--- LISTED RECORDS ---

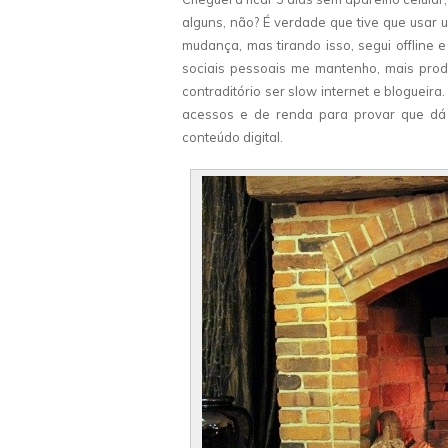
alguns, não? É verdade que tive que usar
mudança, mas tirando isso, segui offline 
sociais pessoais me mantenho, mais produ
contraditório ser slow internet e blogueir
acessos e de renda para provar que dá 
conteúdo digital.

---

> _EXERCISE DETAILS_
Output every line above exactly as it stands, and drop any picture.

> _EXERCISE ANSWER_
alguns, não? É verdade que tive que usar
mudança, mas tirando isso, segui offline 
sociais pessoais me mantenho, mais produ
contraditório ser slow internet e blogueir
acessos e de renda para provar que dá 
conteúdo digital.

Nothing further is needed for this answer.